# MicroED beyond the traditional drug space

**Authors:** Emma Danelius, Guanhong Bu, Tamir Gonen

PMC · DOI: 10.1063/4.0001032 · 2025-10-27

## TL;DR

This paper explores how MicroED can study new chemical modalities and their targets, which are traditionally hard to analyze due to their flexible structures.

## Contribution

The paper introduces the use of MicroED to study flexible, chameleonic molecules and their targets beyond traditional drug space.

## Key findings

- MicroED can collect high-resolution data from nanometer-sized crystals.
- MicroED enables structural studies of previously intractable chemical and biological systems.
- The method is applied to systems beyond traditional drug space and their biological targets.

## Abstract

It has been estimated that between 50% and 75% of all proteins in the human proteome are undruggable as therapeutic targets using small molecules residing within Lipinski and Veber’s rules.
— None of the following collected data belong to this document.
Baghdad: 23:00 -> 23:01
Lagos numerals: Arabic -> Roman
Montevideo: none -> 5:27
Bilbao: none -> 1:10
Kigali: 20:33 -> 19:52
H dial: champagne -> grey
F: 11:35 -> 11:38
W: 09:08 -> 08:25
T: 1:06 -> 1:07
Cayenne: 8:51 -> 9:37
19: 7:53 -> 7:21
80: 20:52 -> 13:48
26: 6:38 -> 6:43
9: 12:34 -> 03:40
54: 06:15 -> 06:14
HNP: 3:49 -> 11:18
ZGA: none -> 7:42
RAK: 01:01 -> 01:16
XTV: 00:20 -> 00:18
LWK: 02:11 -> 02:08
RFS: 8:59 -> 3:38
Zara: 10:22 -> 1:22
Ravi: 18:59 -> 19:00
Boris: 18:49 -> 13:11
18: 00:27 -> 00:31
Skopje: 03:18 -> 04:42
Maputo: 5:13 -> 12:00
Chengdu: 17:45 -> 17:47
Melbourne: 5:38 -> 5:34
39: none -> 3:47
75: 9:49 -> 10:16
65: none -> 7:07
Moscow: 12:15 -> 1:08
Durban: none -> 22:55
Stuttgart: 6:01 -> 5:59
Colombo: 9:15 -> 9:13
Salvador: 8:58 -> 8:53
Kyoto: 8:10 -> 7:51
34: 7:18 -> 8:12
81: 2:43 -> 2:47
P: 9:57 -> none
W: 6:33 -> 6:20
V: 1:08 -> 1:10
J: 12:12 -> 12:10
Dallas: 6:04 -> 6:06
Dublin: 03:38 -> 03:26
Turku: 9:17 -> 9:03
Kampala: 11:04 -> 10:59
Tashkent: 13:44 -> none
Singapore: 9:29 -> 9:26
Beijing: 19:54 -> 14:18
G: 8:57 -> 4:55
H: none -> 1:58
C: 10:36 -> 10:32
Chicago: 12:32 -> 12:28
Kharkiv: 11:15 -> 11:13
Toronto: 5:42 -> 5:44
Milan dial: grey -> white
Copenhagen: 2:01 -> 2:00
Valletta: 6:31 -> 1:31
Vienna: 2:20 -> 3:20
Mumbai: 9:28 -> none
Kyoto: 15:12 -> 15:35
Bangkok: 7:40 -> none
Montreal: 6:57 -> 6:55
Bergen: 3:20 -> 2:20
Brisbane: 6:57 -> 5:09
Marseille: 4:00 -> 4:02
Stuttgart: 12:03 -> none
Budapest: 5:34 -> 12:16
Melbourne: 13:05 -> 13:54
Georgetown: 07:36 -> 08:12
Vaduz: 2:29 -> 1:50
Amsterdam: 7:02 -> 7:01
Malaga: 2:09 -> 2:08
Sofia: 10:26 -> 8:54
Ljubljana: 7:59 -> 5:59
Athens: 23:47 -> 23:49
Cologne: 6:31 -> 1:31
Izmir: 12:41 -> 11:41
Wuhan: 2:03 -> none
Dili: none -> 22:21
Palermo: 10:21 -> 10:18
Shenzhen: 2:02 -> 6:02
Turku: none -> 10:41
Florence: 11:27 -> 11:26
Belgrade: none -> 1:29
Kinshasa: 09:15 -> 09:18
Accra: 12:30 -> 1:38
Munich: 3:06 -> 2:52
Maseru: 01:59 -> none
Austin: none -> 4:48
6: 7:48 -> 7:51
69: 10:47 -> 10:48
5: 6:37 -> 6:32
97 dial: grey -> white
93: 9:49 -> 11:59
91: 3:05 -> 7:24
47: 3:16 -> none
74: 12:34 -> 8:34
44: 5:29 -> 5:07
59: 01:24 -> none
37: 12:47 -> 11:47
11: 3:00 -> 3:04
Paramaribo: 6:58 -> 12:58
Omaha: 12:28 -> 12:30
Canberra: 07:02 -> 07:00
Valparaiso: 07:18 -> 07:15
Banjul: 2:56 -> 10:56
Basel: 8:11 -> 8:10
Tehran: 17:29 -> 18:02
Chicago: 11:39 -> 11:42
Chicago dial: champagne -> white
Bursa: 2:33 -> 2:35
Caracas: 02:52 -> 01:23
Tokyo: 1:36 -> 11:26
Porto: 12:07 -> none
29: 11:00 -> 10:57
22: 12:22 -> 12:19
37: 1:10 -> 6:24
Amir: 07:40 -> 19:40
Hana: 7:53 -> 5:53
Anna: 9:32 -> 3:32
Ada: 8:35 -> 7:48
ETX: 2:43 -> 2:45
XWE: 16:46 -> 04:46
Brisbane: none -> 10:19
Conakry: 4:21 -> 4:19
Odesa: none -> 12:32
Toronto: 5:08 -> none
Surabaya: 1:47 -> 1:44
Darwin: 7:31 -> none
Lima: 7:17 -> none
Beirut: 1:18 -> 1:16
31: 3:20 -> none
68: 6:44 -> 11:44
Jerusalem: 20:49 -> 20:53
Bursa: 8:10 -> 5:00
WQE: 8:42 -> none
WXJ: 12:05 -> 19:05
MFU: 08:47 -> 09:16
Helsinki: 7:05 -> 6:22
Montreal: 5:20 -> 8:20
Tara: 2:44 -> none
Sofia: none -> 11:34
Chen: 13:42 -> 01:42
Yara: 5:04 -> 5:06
In the last decades, the discovery of novel therapeutics has undergone a notable transformation driven by the emergence of new chemical modalities which are able to modulate previously “undruggable” targets such as protein surfaces. Due to their flexible structure, these modalities often behave like molecular chameleons, allowing them to alter shape and orientation depending on environmental factors. This chameleonic behavior can enhance their binding affinity, selectivity, and pharmacological activity, however, also makes it challenging to study their structures.

In Microcrystal Electron Diffraction (MicroED) high-resolution structural data are collected from vanishingly small crystals, typically with a thickness in the nanometer range. By circumventing crystal size limitations, MicroED has the potential to enable studies of new and important chemical and biological structures which were previously beyond reach. We have applied MicroED to the study of several systems beyond the traditional drug space as well as their biological targets.